Stored data entries:
========================================================================
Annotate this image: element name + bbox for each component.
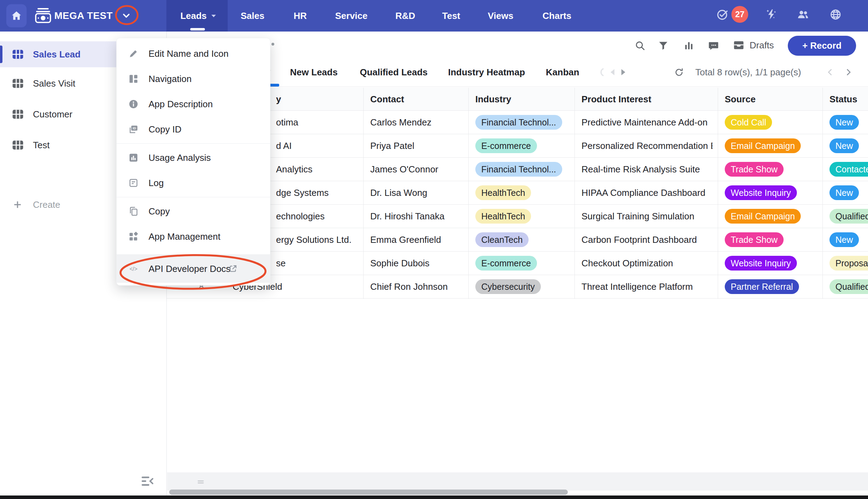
filter-icon[interactable] (658, 40, 669, 51)
cell-source[interactable]: Email Campaign (725, 138, 801, 153)
view-tab-kanban[interactable]: Kanban (546, 67, 579, 78)
cell-industry[interactable]: E-commerce (475, 138, 537, 153)
cell-product-interest[interactable]: Predictive Maintenance Add-on (581, 117, 712, 128)
cell-product-interest[interactable]: Personalized Recommendation Engine (581, 141, 712, 151)
notification-badge[interactable]: 27 (731, 6, 748, 23)
menu-item-navigation[interactable]: Navigation (117, 66, 270, 91)
cell-status[interactable]: Qualified (829, 209, 868, 224)
menu-item-copy[interactable]: Copy (117, 199, 270, 224)
cell-company[interactable]: dge Systems (276, 187, 329, 198)
drafts-button[interactable]: Drafts (733, 39, 774, 51)
cell-product-interest[interactable]: Checkout Optimization (581, 258, 712, 269)
cell-industry[interactable]: CleanTech (475, 232, 529, 247)
comments-icon[interactable] (708, 40, 719, 52)
ai-assistant-icon[interactable] (765, 8, 778, 21)
nav-tab-service[interactable]: Service (335, 11, 368, 21)
table-row[interactable]: 8CyberShieldChief Ron JohnsonCybersecuri… (167, 275, 868, 299)
cell-product-interest[interactable]: Threat Intelligence Platform (581, 281, 712, 292)
cell-industry[interactable]: Financial Technol... (475, 162, 562, 177)
menu-item-copy-id[interactable]: IDCopy ID (117, 117, 270, 142)
cell-product-interest[interactable]: Carbon Footprint Dashboard (581, 234, 712, 245)
chart-view-icon[interactable] (683, 40, 694, 51)
cell-industry[interactable]: HealthTech (475, 185, 531, 200)
menu-item-usage-analysis[interactable]: Usage Analysis (117, 145, 270, 170)
cell-status[interactable]: New (829, 232, 859, 247)
row-height-icon[interactable] (196, 477, 205, 486)
cell-industry[interactable]: HealthTech (475, 209, 531, 224)
cell-contact[interactable]: James O'Connor (370, 164, 438, 175)
cell-contact[interactable]: Priya Patel (370, 141, 414, 151)
cell-company[interactable]: ergy Solutions Ltd. (276, 234, 351, 245)
cell-source[interactable]: Partner Referral (725, 279, 799, 294)
menu-item-edit-name-and-icon[interactable]: Edit Name and Icon (117, 41, 270, 66)
globe-icon[interactable] (829, 8, 842, 21)
cell-contact[interactable]: Sophie Dubois (370, 258, 429, 269)
view-tab-industry-heatmap[interactable]: Industry Heatmap (448, 67, 525, 78)
cell-company[interactable]: d AI (276, 141, 292, 151)
cell-product-interest[interactable]: Surgical Training Simulation (581, 211, 712, 222)
table-row[interactable]: 3AnalyticsJames O'ConnorFinancial Techno… (167, 158, 868, 181)
members-icon[interactable] (797, 8, 809, 21)
refresh-icon[interactable] (674, 67, 684, 77)
nav-tab-test[interactable]: Test (442, 11, 460, 21)
nav-tab-hr[interactable]: HR (294, 11, 307, 21)
cell-source[interactable]: Website Inquiry (725, 256, 797, 271)
cell-source[interactable]: Website Inquiry (725, 185, 797, 200)
horizontal-scrollbar[interactable] (169, 490, 568, 495)
cell-contact[interactable]: Dr. Hiroshi Tanaka (370, 211, 445, 222)
view-tab-qualified-leads[interactable]: Qualified Leads (360, 67, 428, 78)
cell-product-interest[interactable]: HIPAA Compliance Dashboard (581, 187, 712, 198)
cell-industry[interactable]: Cybersecurity (475, 279, 541, 294)
cell-industry[interactable]: E-commerce (475, 256, 537, 271)
cell-status[interactable]: New (829, 115, 859, 130)
page-prev-icon[interactable] (825, 67, 835, 77)
cell-status[interactable]: New (829, 138, 859, 153)
cell-contact[interactable]: Dr. Lisa Wong (370, 187, 427, 198)
menu-item-app-description[interactable]: App Description (117, 91, 270, 117)
search-icon[interactable] (635, 40, 646, 51)
record-button[interactable]: + Record (788, 36, 856, 56)
nav-tab-charts[interactable]: Charts (543, 11, 571, 21)
cell-source[interactable]: Email Campaign (725, 209, 801, 224)
column-header-contact[interactable]: Contact (370, 94, 404, 105)
menu-item-app-management[interactable]: App Management (117, 224, 270, 249)
column-header-industry[interactable]: Industry (475, 94, 511, 105)
app-menu-chevron-icon[interactable] (120, 10, 132, 21)
tasks-icon[interactable] (716, 8, 729, 21)
table-row[interactable]: 1otimaCarlos MendezFinancial Technol...P… (167, 111, 868, 134)
nav-tab-views[interactable]: Views (488, 11, 513, 21)
view-tabs-prev-icon[interactable] (608, 67, 618, 77)
table-row[interactable]: 6ergy Solutions Ltd.Emma GreenfieldClean… (167, 228, 868, 252)
column-header-company-fragment[interactable]: y (276, 94, 281, 105)
menu-item-api-developer-docs[interactable]: </>API Developer Docs (117, 255, 270, 283)
nav-tab-sales[interactable]: Sales (241, 11, 264, 21)
table-row[interactable]: 7seSophie DuboisE-commerceCheckout Optim… (167, 252, 868, 275)
cell-status[interactable]: Qualified (829, 279, 868, 294)
view-tab-new-leads[interactable]: New Leads (290, 67, 338, 78)
nav-tab-leads[interactable]: Leads (180, 11, 218, 21)
cell-source[interactable]: Cold Call (725, 115, 772, 130)
home-button[interactable] (6, 4, 27, 27)
cell-company[interactable]: otima (276, 117, 298, 128)
table-row[interactable]: 5echnologiesDr. Hiroshi TanakaHealthTech… (167, 205, 868, 228)
menu-item-log[interactable]: Log (117, 170, 270, 196)
cell-source[interactable]: Trade Show (725, 232, 784, 247)
cell-status[interactable]: Proposal (829, 256, 868, 271)
cell-contact[interactable]: Chief Ron Johnson (370, 281, 448, 292)
cell-contact[interactable]: Emma Greenfield (370, 234, 441, 245)
cell-company[interactable]: Analytics (276, 164, 312, 175)
column-header-status[interactable]: Status (829, 94, 857, 105)
cell-status[interactable]: Contacted (829, 162, 868, 177)
cell-status[interactable]: New (829, 185, 859, 200)
page-next-icon[interactable] (843, 67, 853, 77)
cell-contact[interactable]: Carlos Mendez (370, 117, 432, 128)
table-row[interactable]: 2d AIPriya PatelE-commercePersonalized R… (167, 134, 868, 158)
column-header-product-interest[interactable]: Product Interest (581, 94, 651, 105)
cell-industry[interactable]: Financial Technol... (475, 115, 562, 130)
cell-company[interactable]: echnologies (276, 211, 325, 222)
collapse-sidebar-button[interactable] (140, 474, 155, 488)
view-tabs-next-icon[interactable] (618, 67, 628, 77)
cell-company[interactable]: se (276, 258, 285, 269)
table-row[interactable]: 4dge SystemsDr. Lisa WongHealthTechHIPAA… (167, 181, 868, 205)
column-header-source[interactable]: Source (725, 94, 756, 105)
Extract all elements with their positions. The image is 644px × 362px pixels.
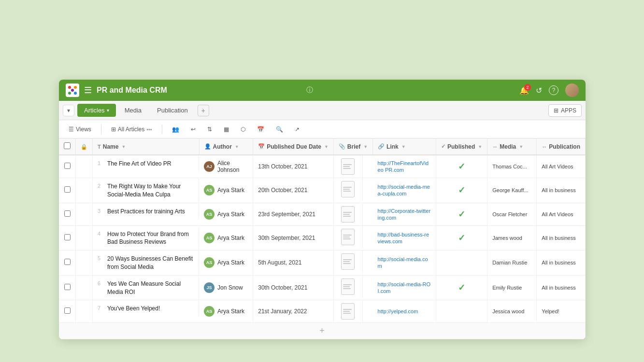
========================================================================
Task to complete: For the word "button", show every line of the entries that holds it.

Task response:
drafts-button[interactable]: Drafts (733, 39, 774, 51)
record-button[interactable]: + Record (788, 36, 856, 56)
home-button[interactable] (6, 4, 27, 27)
collapse-sidebar-button[interactable] (140, 474, 155, 488)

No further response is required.